Par GENRE TARSUS*
Comment la gauche a perdu de l'espace et pourquoi l'alliance de Sebastião Melo était parfaite pour lui permettre de s'établir
1.
L'alliance parfaite des sociétés immobilières qui contrôlent aujourd'hui la ville, bénie par la majorité des médias traditionnels – protégés par le contingent le plus fidèle de ses commentateurs politiques et son système d'alliance de partis d'extrême droite – a une fois de plus livré la ville à la santé. le déni climatique et le conservatisme traditionnel. Son programme électoral bien conçu et la conviction providentielle de la presse traditionnelle que la démolition d'une grande partie de la ville n'avait aucune responsabilité immédiate, ont fonctionné comme un gant pour attirer une génération d'électeurs, riches et pauvres, que nous n'avons pas réussi à conquérir. sur. Attendons les enquêtes de la police et de la justice pour voir si cette stratégie aboutira.

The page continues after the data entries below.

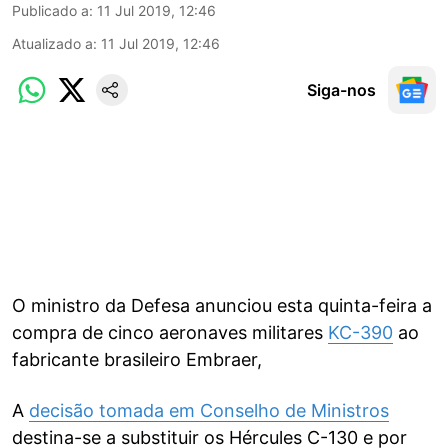
Publicado a
:
11 Jul 2019, 12:46
Atualizado a
:
11 Jul 2019, 12:46
Siga-nos
O ministro da Defesa anunciou esta quinta-feira a
compra de cinco aeronaves militares
KC-390
ao
fabricante brasileiro Embraer,
A
decisão tomada em Conselho de Ministros
destina-se a substituir os Hércules C-130 e por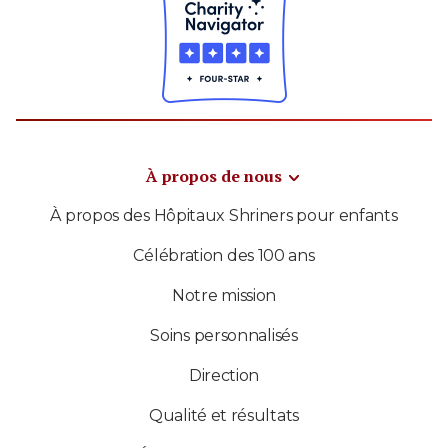
À propos de nous
À propos des Hôpitaux Shriners pour enfants
Célébration des 100 ans
Notre mission
Soins personnalisés
Direction
Qualité et résultats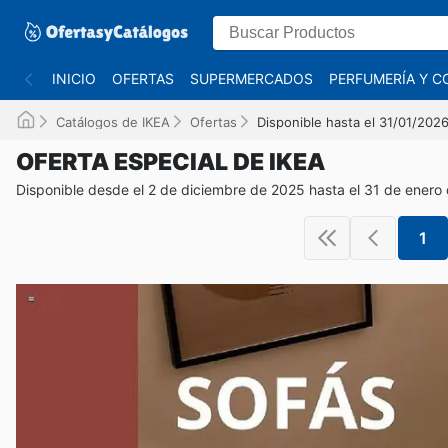
INICIO
OFERTAS
SUPERMERCADOS
PERFUMERÍA Y C
Catálogos de IKEA
Ofertas
Disponible hasta el 31/01/202
OFERTA ESPECIAL DE IKEA
Disponible desde el 2 de diciembre de 2025 hasta el 31 de enero
1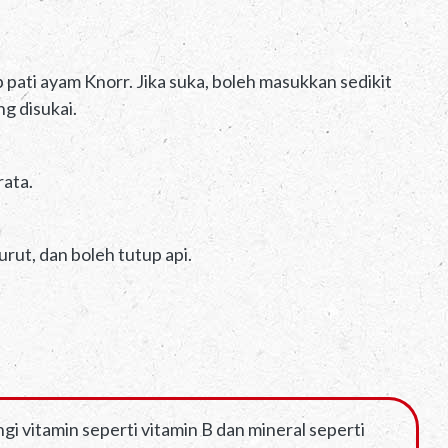
pati ayam Knorr. Jika suka, boleh masukkan sedikit
g disukai.
rata.
urut, dan boleh tutup api.
i vitamin seperti vitamin B dan mineral seperti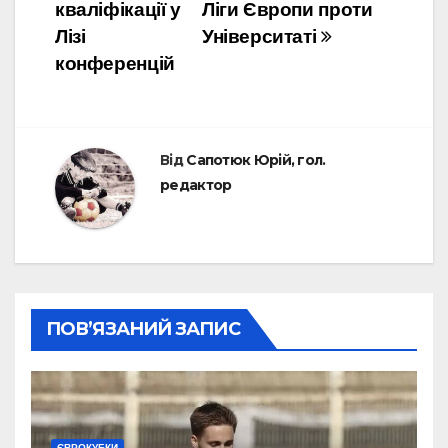
кваліфікації у
Ліги Європи проти
Лізі
Університаті
конференцій
Від
Сапотюк Юрій, гол.
редактор
ПОВ’ЯЗАНИЙ ЗАПИС
ЄВРОКУБКИ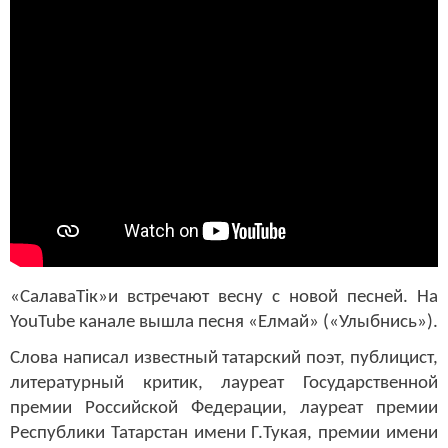
«СалаваТік»и встречают весну с новой песней. На
YouTube канале вышла песня «Елмай» («Улыбнись»).
Слова написал известный татарский поэт, публицист,
литературный критик, лауреат Государственной
премии Российской Федерации, лауреат премии
Республики Татарстан имени Г.Тукая, премии имени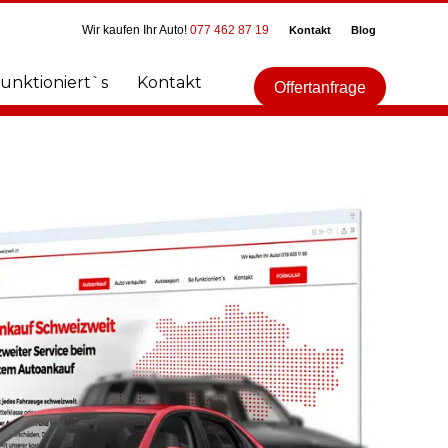
Wir kaufen Ihr Auto!
077 462 87 19
Kontakt
Blog
funktioniert`s
Kontakt
Offertanfrage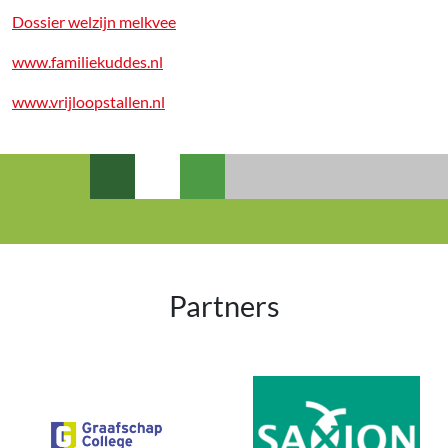
Dossier welzijn melkvee
www.familiekuddes.nl
www.vrijloopstallen.nl
Partners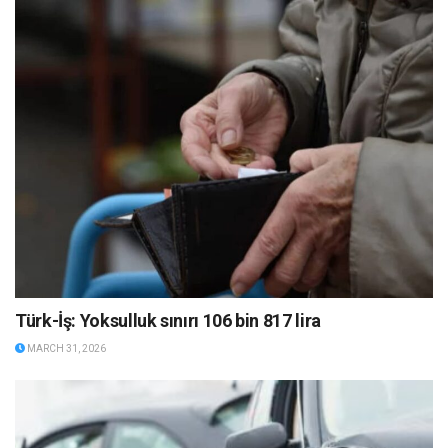
Türk-İş: Yoksulluk sınırı 106 bin 817 lira
MARCH 31, 2026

Il y a 30 ans, j'ai publié un texte dans lequel je me positionnais, à l'intérieur et à l'extérieur du PT, sur ce qui nous attend dans le prochain cycle de développement et de crise du système capitaliste, arguant que la gauche devrait se réformer pour suivre ces changements. . « Pessimiste » à la solde du « réformisme » de droite était le compliment le plus léger que j'ai reçu à cette époque, car j'affirmais également que la gauche devait s'avancer et promouvoir une réforme du travail, pour promouvoir la protection de nouvelles formes de prestation de services. qui serait portée par les nouvelles technologies infonumériques, qui, d’une part, augmenteraient la précarité et l’intermittence et, d’autre part, amèneraient sur le marché de nouveaux types de prestataires dépendants.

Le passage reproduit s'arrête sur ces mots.